→ **Entries supplied**:
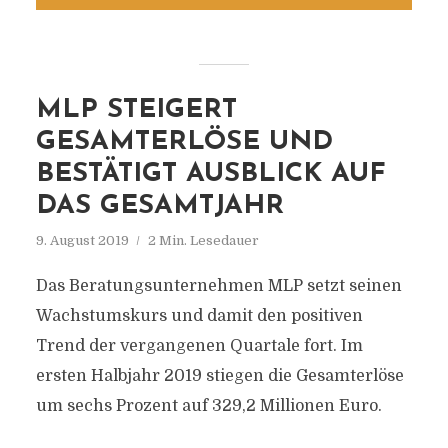
MLP STEIGERT
GESAMTERLÖSE UND
BESTÄTIGT AUSBLICK AUF
DAS GESAMTJAHR
9. August 2019
2 Min. Lesedauer
Das Beratungsunternehmen MLP setzt seinen
Wachstumskurs und damit den positiven
Trend der vergangenen Quartale fort. Im
ersten Halbjahr 2019 stiegen die Gesamterlöse
um sechs Prozent auf 329,2 Millionen Euro.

→ **The problem**: Leave out every picture and transcribe the remaining entries exactly.

→ **Expected output**:
MLP STEIGERT
GESAMTERLÖSE UND
BESTÄTIGT AUSBLICK AUF
DAS GESAMTJAHR
9. August 2019
2 Min. Lesedauer
Das Beratungsunternehmen MLP setzt seinen
Wachstumskurs und damit den positiven
Trend der vergangenen Quartale fort. Im
ersten Halbjahr 2019 stiegen die Gesamterlöse
um sechs Prozent auf 329,2 Millionen Euro.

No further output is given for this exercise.